Metro breaks ground on key downtown L.A. subway link

Construction began Tuesday on a rail project that will include a station at 1st and Central streets in Little Tokyo.
Construction began Tuesday on a rail project that will include a station at 1st and Central streets in Little Tokyo.
(Al Seib / Los Angeles Times)

Transportation officials Tuesday cheered the start of construction for a subway project designed to close a frustrating gap in Los Angeles County’s growing rail network.

During a symbolic groundbreaking in Little Tokyo, local and federal representatives touted the 1.9-mile, $1.4-billion Downtown Regional Connector’s potential to help unite a sprawling and congested region. The subway project is designed to provide a connection between three disjointed rail lines in downtown Los Angeles.

The project is scheduled to open in 2020. It will allow Metro Blue, Gold and Expo lines to run through the urban core between a 7th Street subway station in the southwest section of downtown and Union Station on the Central City’s northeastern edge.

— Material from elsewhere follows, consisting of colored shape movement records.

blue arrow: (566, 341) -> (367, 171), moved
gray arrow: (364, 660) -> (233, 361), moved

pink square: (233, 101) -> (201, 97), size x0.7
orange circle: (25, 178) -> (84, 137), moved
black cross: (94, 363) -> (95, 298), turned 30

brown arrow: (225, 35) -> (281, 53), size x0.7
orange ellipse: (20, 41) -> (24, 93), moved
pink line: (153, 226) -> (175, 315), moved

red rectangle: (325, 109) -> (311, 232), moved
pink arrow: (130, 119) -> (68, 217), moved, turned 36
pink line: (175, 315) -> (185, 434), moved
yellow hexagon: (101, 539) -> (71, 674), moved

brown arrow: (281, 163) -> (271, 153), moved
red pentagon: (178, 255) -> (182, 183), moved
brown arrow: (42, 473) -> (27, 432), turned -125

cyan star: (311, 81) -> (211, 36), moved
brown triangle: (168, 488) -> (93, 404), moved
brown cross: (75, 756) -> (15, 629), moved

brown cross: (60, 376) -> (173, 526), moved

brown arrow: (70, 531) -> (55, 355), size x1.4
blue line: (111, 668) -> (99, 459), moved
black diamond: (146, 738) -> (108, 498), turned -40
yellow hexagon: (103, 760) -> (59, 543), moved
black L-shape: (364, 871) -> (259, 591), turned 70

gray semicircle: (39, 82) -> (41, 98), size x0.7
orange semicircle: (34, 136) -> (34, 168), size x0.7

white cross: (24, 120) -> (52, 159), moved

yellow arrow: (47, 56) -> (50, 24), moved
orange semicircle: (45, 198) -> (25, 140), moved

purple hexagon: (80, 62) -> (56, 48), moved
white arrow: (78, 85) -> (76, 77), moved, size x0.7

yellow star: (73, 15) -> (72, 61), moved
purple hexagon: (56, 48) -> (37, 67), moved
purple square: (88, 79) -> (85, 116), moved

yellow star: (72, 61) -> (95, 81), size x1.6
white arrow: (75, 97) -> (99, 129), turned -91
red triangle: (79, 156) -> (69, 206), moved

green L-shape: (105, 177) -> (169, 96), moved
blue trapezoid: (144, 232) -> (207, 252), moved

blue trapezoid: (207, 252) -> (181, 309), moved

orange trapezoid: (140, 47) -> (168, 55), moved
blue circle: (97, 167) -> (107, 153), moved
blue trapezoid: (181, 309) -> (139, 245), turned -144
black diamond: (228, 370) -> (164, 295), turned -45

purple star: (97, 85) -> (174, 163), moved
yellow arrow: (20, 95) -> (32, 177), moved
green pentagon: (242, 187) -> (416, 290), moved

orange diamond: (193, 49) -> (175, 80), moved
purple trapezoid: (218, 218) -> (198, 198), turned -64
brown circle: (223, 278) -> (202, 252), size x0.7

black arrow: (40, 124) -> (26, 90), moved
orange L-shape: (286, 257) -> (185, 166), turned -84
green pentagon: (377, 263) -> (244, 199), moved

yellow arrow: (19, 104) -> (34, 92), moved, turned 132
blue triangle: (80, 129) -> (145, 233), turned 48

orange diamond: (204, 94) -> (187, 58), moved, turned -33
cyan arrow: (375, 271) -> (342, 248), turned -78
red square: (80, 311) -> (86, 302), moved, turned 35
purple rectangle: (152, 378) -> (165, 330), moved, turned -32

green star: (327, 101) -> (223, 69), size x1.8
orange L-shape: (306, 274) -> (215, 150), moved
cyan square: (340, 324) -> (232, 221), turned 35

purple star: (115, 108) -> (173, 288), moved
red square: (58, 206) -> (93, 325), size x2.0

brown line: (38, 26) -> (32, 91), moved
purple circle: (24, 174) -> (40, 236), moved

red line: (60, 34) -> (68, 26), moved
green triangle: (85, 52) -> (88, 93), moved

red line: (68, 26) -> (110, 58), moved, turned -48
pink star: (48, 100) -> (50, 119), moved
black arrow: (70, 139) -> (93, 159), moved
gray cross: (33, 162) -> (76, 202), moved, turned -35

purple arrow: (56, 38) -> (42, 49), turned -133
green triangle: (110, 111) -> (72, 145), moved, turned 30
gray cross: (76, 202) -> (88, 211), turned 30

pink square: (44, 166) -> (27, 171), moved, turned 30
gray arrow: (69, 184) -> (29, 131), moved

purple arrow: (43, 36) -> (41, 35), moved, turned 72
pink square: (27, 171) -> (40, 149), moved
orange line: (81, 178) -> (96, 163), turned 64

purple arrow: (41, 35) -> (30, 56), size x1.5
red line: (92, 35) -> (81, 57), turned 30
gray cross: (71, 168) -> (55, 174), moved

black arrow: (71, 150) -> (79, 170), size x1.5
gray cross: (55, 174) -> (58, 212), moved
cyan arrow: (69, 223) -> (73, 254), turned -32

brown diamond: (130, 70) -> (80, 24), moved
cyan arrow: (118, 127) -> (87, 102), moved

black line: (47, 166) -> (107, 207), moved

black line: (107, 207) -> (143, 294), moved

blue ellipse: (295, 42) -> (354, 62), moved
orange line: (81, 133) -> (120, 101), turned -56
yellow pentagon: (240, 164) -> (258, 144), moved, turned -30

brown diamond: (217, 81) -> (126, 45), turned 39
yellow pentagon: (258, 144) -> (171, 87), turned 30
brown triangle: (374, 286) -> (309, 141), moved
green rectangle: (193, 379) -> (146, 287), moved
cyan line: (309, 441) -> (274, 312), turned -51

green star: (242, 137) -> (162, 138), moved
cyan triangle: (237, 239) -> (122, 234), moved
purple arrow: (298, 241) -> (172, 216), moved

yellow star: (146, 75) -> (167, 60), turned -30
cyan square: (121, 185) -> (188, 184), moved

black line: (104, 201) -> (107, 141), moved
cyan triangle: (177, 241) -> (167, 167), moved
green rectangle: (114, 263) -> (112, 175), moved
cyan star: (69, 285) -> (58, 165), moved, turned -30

For the first time, passengers will be able to travel from Long Beach to Azusa, or East Los Angeles to Santa Monica, without changing trains. Any rail trip passing through downtown currently requires two transfers.

“This morning, we boldly go where no transit agency has gone before,” said Star Trek actor George Takei, the ceremony’s master of ceremonies, echoing a signature line from the series. “We go underground, under Little Tokyo.”

The Los Angeles County Metropolitan Transportation Authority project will add three train stations in downtown, at 1st Street and Central Avenue, 2nd Street and Broadway, and 2nd and Hope streets. Officials predict that the improvement will attract more than 17,000 new daily riders.

“Some people lose hours every week to transfer from a bus to the train, just to keep going in the same direction,” U.S. Transportation Secretary Anthony Foxx said. The new subway connector “will buy you time, peace of mind,” he said, “the chance to live your life and not just wade through it.”

Another goal, said Los Angeles Mayor and Metro Chairman Eric Garcetti, is convincing more Angelenos that public transit can be faster—or at least less painful—than driving.

Earlier this year, Metro accepted a $670-million federal grant and a $160-million low-interest loan for the project. Much of the remainder of the project’s funds will come from Measure R, a half-cent sales tax increase that Los Angeles County voters approved in 2008.


Los Angeles County Supervisor Gloria Molina, whose district includes downtown, said Tuesday that she and fellow supervisor Mark Ridley-Thomas are working on ways to reduce the effects of Metro construction on local businesses. Several popular downtown restaurants, including The Spice Table and Senor Fish, recently closed to accomodate the new rail station.

Takei’s involvement with public transit issues began in the 1970s, when he served on the board of the Southern California Rapid Transit District, an MTA predecessor agency that built the first phase of the Red Line subway. Takei’s personal website says he was “one of the driving forces” behind a program that commissions local artwork for each Metro rail station.